В «Четверокнижии» нет привычного нам линейного повествования, структурно текст состоит из нескольких вымышленных писателем книг, написанных обитателями лагеря в разном стиле. В них – судьбы Учёного, Инженера, Пианистки и Писателя, заживо погребённых в песках идеологии и пытающихся с разной степенью успеха сохранить человеческое лицо внутри бесчеловечной машины, требующей от них всё больше и больше ради выживания и сохранения надежды на свободу. Янь Лянькэ работал с материалом не менее трагичным, чем в «Снах…», язык его стал ещё более плотным, ещё более абстрактным и образным. Роман, в котором руководителем исправительно-трудового лагеря является некий Мальчик, открывший технологию песочной плавки и готовый выпустить на свободу заключённых, предоставивших ему нужное количество красных цветков и бумажных красных звёзд, написан словно изнутри самой этой совершено абсурдной системы и при этом во всём крепко связан с реальностью: он основан на архивных источниках и рассказах выживших.

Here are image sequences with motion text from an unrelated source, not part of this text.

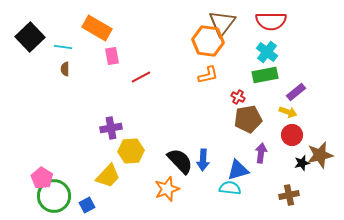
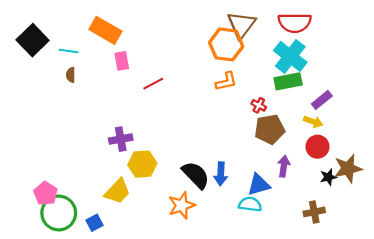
cyan cross: (267, 52) -> (290, 56), size x1.4

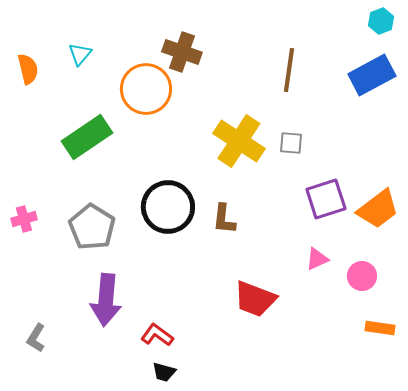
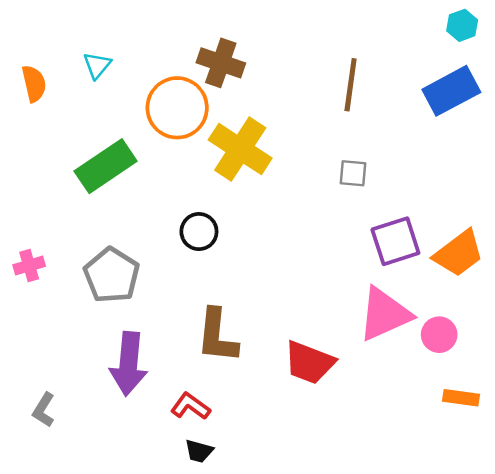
yellow cross: (239, 141) -> (240, 149), moved
black circle: (168, 207) -> (199, 232), moved, size x0.6
brown L-shape: (224, 219) -> (217, 336), moved, size x1.5
pink triangle: (317, 259) -> (385, 314), size x2.0

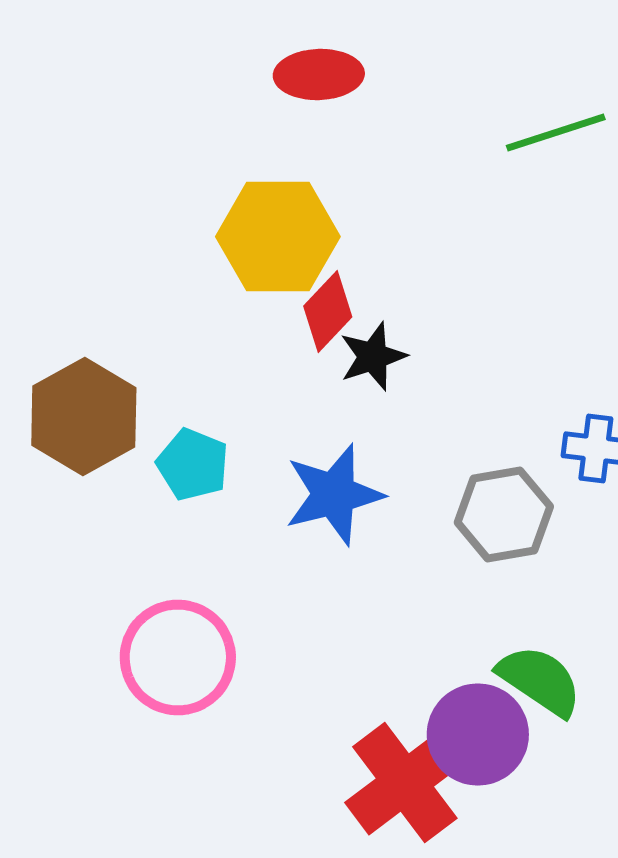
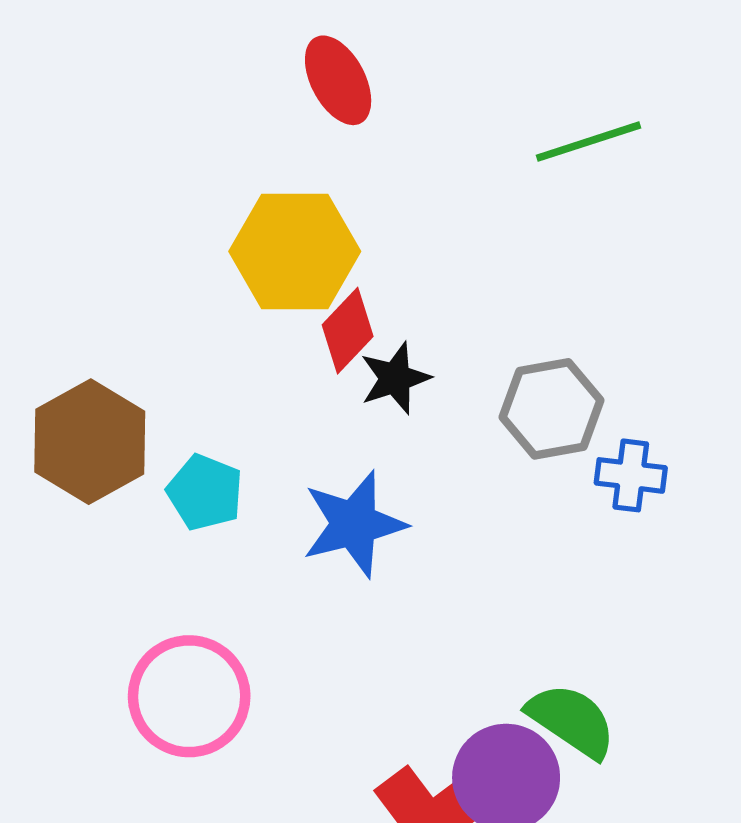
red ellipse: (319, 74) -> (338, 80), turned 64
gray hexagon: (504, 514) -> (551, 409), moved

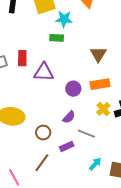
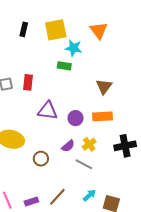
purple triangle: (44, 72) -> (48, 111), moved
yellow cross: (103, 109) -> (89, 144), moved
purple rectangle: (67, 146) -> (31, 201), moved
brown line: (42, 163) -> (57, 197), moved

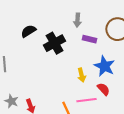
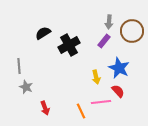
gray arrow: (77, 20) -> (109, 22), moved
purple rectangle: (89, 39) -> (104, 41), turned -64
gray star: (11, 101) -> (26, 87), moved

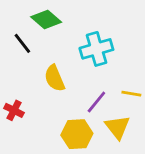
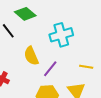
purple line: (96, 102) -> (50, 69), moved

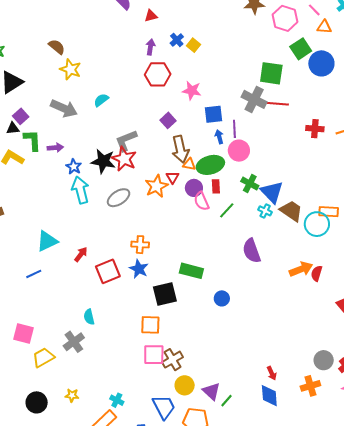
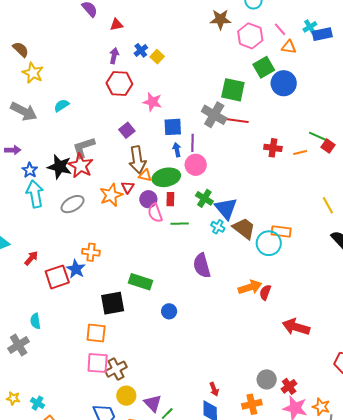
green line: (227, 210) -> (180, 224), turned 42
blue star: (139, 269) -> (76, 269), moved
cyan cross: (117, 400) -> (38, 403), moved

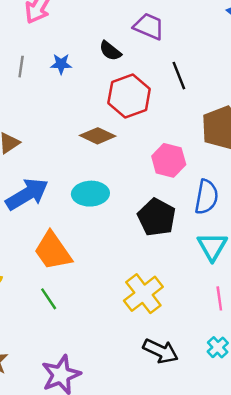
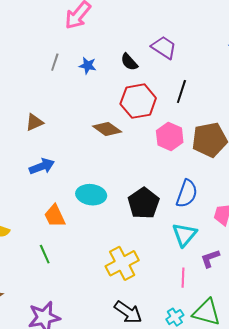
black line: (179, 76) -> (181, 92), turned 30
pink hexagon: (169, 160) -> (170, 137), moved
blue arrow: (27, 194) -> (42, 166), size x0.7
cyan ellipse: (90, 194) -> (91, 195), moved
orange trapezoid: (53, 251) -> (55, 216), size x0.7

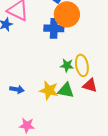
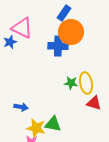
yellow star: (49, 90) -> (36, 128), moved
green triangle: (66, 90) -> (53, 124), moved

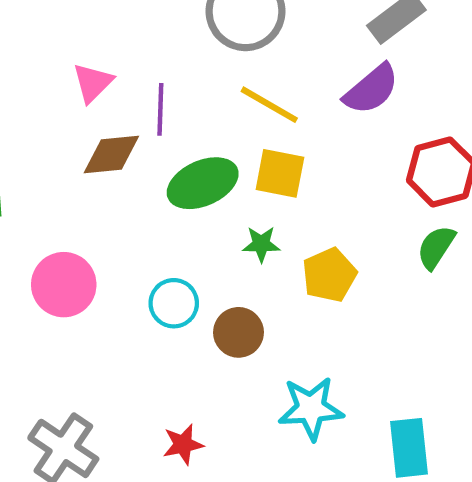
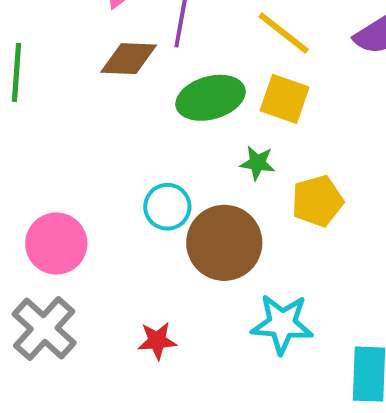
pink circle: (64, 285) -> (56, 244), moved
brown circle: (239, 332) -> (224, 243), size x1.6

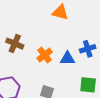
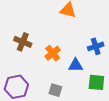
blue triangle: (67, 58) -> (76, 65), moved

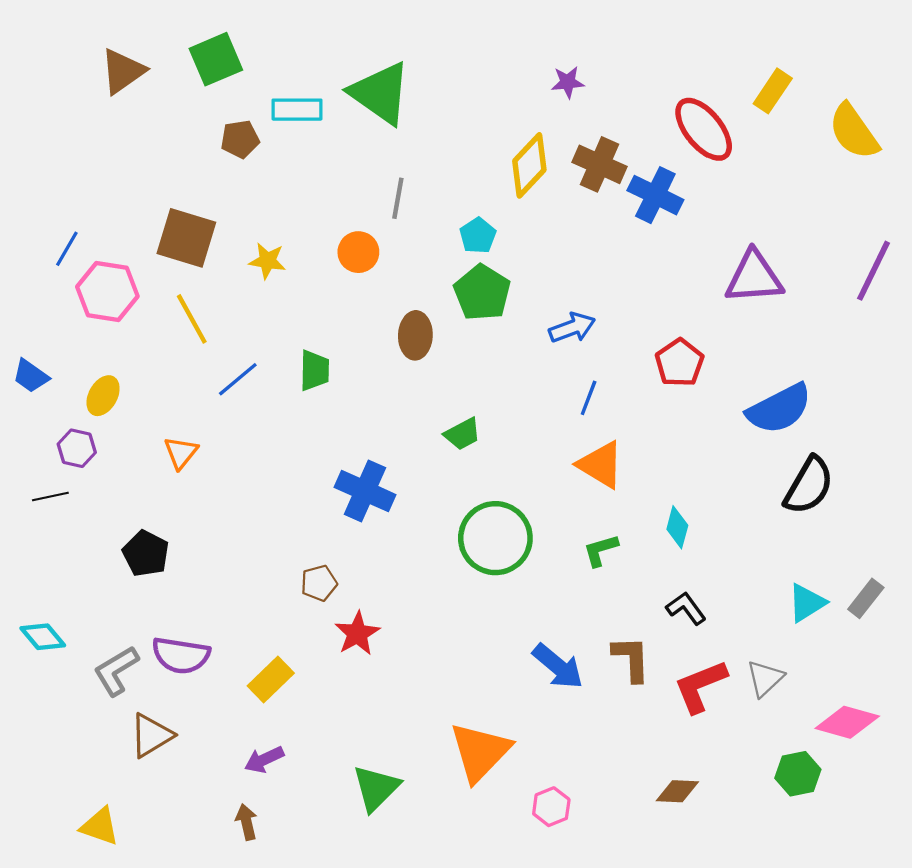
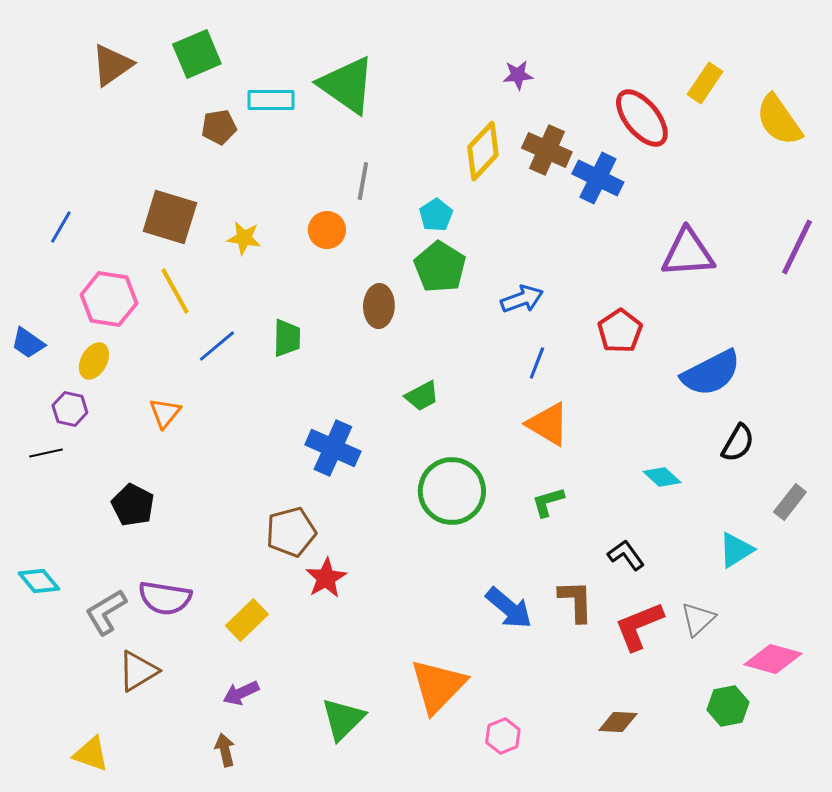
pink hexagon: (107, 292) -> (109, 299), moved
black semicircle: (809, 486) -> (738, 443), size x0.7
cyan diamond: (677, 527) -> (662, 477), moved, turned -63
brown pentagon: (319, 583) -> (291, 532), size x1.5
gray rectangle: (866, 598) -> (790, 502), moved

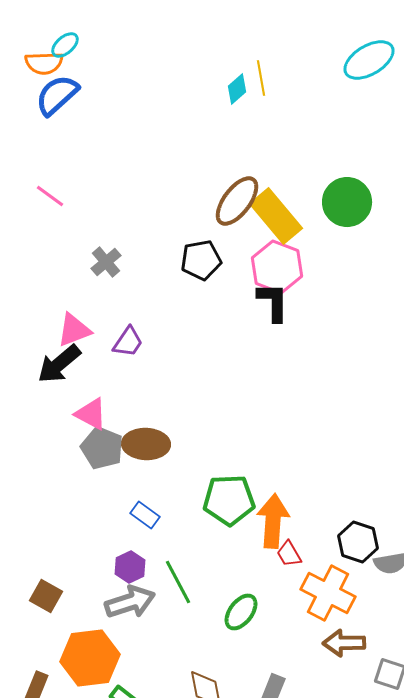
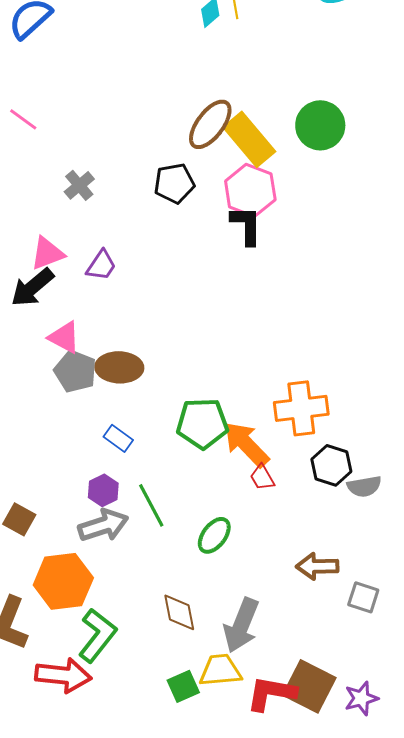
orange arrow: (273, 521) -> (246, 444), turned -48
orange cross: (328, 593) -> (301, 408), moved, turned -34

Оба эти произведения словно осколки одного зеркала, отражающего коллективное прошлое Китая. И в это зеркало, как показывает история Яня Лянькэ, всё ещё не только больно, но и опасно заглядывать. В одном произведении мы видим болезнь реальную, случайно попавшую в вены живых людей из-за халатности врачей и закрывающего на это глаза государства, в другом – болезнь метафорическую, впрыснутую прямиком в сознание. В «Снах деревни Динчжуан» смерть стала избавлением, обыденностью, на которую никто уже давно не обращает внимания, в «Четверокнижии» же сама жизнь превратилась в форму наказания, за которой стоят свои бюрократические проволочки. Эти тексты объединяет не только исторический подтекст, но и те честность и упёртость, с которыми их автор отказывается участвовать в национальной амнезии: говоря устами мёртвого ребёнка или языком подчиняющей и порабощающей человека системы, он словно выкрикивает правду из-под плотного, как динчжуанская земля, слоя метафор, раз уж её запрещено говорить напрямую. И в этом вся суть творчества Яня Лянькэ – кричать о том, о чём запрещено говорить.